Cordoba, Spain - part two (Throwback posts)

Another place worthy of a tour around is the Palace of the Christian Kings. The current structure was built by King Alphonso XI El Justiciero (The Righteous) in 1327, but there are still a few remnants of the older Roman and Moorish buildings. It is an impressive palace, and there are some lovely gardens to walk around.

The 1469 marriage of King Ferdinand II of Aragon and Queen Isabella of Castile, united Spain, and in 1492 the monarchy left Cordoba and the palace was give to The Inquisition Court, where it would have been the site of some terrible acts of cruelty in the name of Christianity.

For anyone whose only knowledge of the Spanish Inquisition is that Monty Python sketch, I'll give you a brief run down. With the wars with the Moors having come to an end, and the Catholics in power, focus had been shifting towards religion, and a desire to make Spain a solely Catholic country.

Religious intolerance had been growing in Spain for some years, predominantly against the Jews. Many had been forced to convert to Catholicism, and were known as 'Conversos'. Some, however, had converted in public, but continued to practise Judaism in secret; they were known as 'Murranos', and were deemed as highly dangerous to the Catholic regime. In 1478, Pope Sixtus IV issued a Bull (an official papal letter) permitting Ferdinand and Isabella to establish The Inquisition, to seek out and put an end to heresy. In reality, of course, much of what occurred was more to do with strengthening the power of the unified monarchy, and with individuals using it to further their own interests.

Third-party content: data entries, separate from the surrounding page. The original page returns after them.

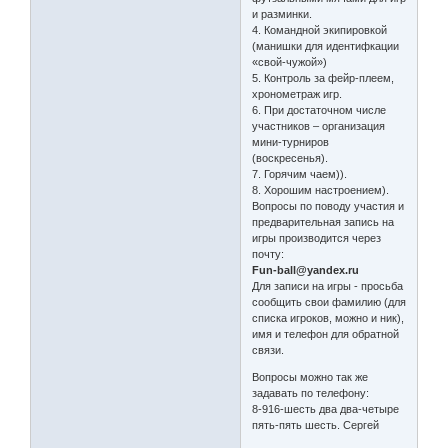
и разминки.
4. Командной экипировкой
(манишки для идентифкации
«свой-чужой»)
5. Контроль за фейр-плеем,
хронометраж игр.
6. При достаточном числе
участников – организация
мини-турниров
(воскресенья).
7. Горячим чаем)).
8. Хорошим настроением).
Вопросы по поводу участия и
предварительная запись на
игры производится через
почту:
Fun-ball@yandex.ru
Для записи на игры - просьба
сообщить свои фамилию (для
списка игроков, можно и ник),
имя и телефон для обратной
связи.
Вопросы можно так же
задавать по телефону:
8-916-шесть два два-четыре
пять-пять шесть. Сергей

In 1492, Jews were given a stark choice of Catholic Baptism or exile, and somewhere between 40,000-160,000 Jews left Spain. In 1526, Islam was banned in Spain. Whilst many Moslems accepted a forced conversion to Catholicism, these 'Moriscos' were still regarded as dangerous, and by 1614, some 300,000 of them had been driven out of the country. In the 16th and 17th centuries, The Reformation saw the rise of various Protestant religions spread across Northern Europe. In Spain, the spread was largely halted, as anyone associated with Protestantism was quickly arrested and dealt with. With Jews, Moslems and Protestants kept at bay, focus turned to Catholics who had adopted ideologies that differed from that of The Inquisition, and they too were persecuted.

The Spanish Inquisition lasted from 1478 to 1834, and was active in Spain and its colonies. As well as people being denounced for their actual religious beliefs and practises being outside of the accepted form of Catholicism, many people were turned in on that pretext, but in reality for other, purely selfish reasons. Once arrested, the victims would be tortured into confessions. If they survived the torture, they were required to denounce other heretics, and if guilty - which most were found to be - punished. The number of those said to have been executed varies widely depending on the source; the lowest suggest 3000-5000, while some others suggest up to ten times that amount. The most serious and unrepentant heretics were burned alive at the stake, especially in the early part.

This was not a good period in Spain's history, but let's not get too critical, as it certainly isn't the only country with skeletons in its past. We did visit the Museum of the Inquisition, which has a large, private collection of Inquisition period torture instruments. This also reminds us that other countries did their own share of terrible things, as the items here aren't all Spanish. There are some truly awful bits of equipment here, designed purely to inflict suffering. It is a fascinating place to visit, but I have to say that I left with renewed horror of the capacity that we humans have to do terrible things to one another.

Enough of that. I think it's time to move on swiftly to nicer subjects.

One of Cordoba's famous past inhabitants in Cervantes, who lived here as a child, and included reference to the Plaza del Potro in his famous tale of Don Quixote. It is a pretty little square, and the old Inn, that Cervantes may well have visited, is now home to the Centro Flamenco Fosforito, which turned out to be one of our favourite things to do here.

The centre is a great little museum about flamenco music, song and dance, with lots of information about its history and people. The bit that we really liked though, were all of the interactive music exhibits, where you could attempt to tap along in time to the flamenco rhythms. Nic and I spent ages trying to outdo each other. We were lucky to have the place mostly to ourselves, so try to go along when it is quieter, for the best experience.

Needless to say, we also found a few places to eat and drink here, and our favourite was definitely La Siesta, just down from Plaza del Potro, in Calle Enrique Romero Torres. The street is much quieter than the main square, and full of restaurants, but this one had excellent food at good prices. Top choices for us included the Berenjenas fritas con miel de cana, a kind of tempura aubergine with honey, and Natillas con canela y mousse de galleta, which it describes as cream custard with cinnamon and cookie mousse, but I just call delicious. We went back a few times.

In the main square, you really should try Bar Santos, a tiny tapas bar that is famous for its tortilla, which for anyone who hasn't tried it, is a sort of potato omelette. The ones they have here are huge great thick wheels of tortilla, and they are stacked up in the bar in huge numbers. Their popularity is justified, it is an excellent tortilla.

We certainly didn't want for good places to eat and drink here. There was a great little beer place, which I can't remember the name of, but I expect you'll come across if you wander around a bit. The final place I will mention is just slightly out of the main tourist area, but worth popping along to is you have time. The Mercado Victoria is a gourmet food market, which has a few stalls with raw ingredients, but is mostly prepared foods of various different cuisines. It is a nice place to go for some good and varied food, but it is busy.